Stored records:
┄┄┄┄┄┄
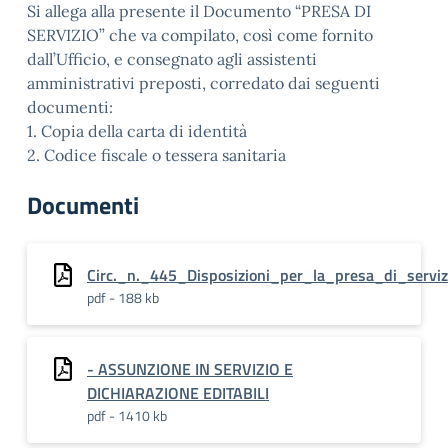
Si allega alla presente il Documento “PRESA DI
SERVIZIO” che va compilato, così come fornito
dall’Ufficio, e consegnato agli assistenti
amministrativi preposti, corredato dai seguenti
documenti:
1. Copia della carta di identità
2. Codice fiscale o tessera sanitaria
Documenti
Circ._n._445_Disposizioni_per_la_presa_di_servi
pdf - 188 kb
- ASSUNZIONE IN SERVIZIO E
DICHIARAZIONE EDITABILI
pdf - 1410 kb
┄┄┄┄┄┄
PROBLEM DESCRIPTION:
Copy each line of the records that has "SERVIZIO" in it.

COMPLETED EXERCISE:
SERVIZIO” che va compilato, così come fornito
- ASSUNZIONE IN SERVIZIO E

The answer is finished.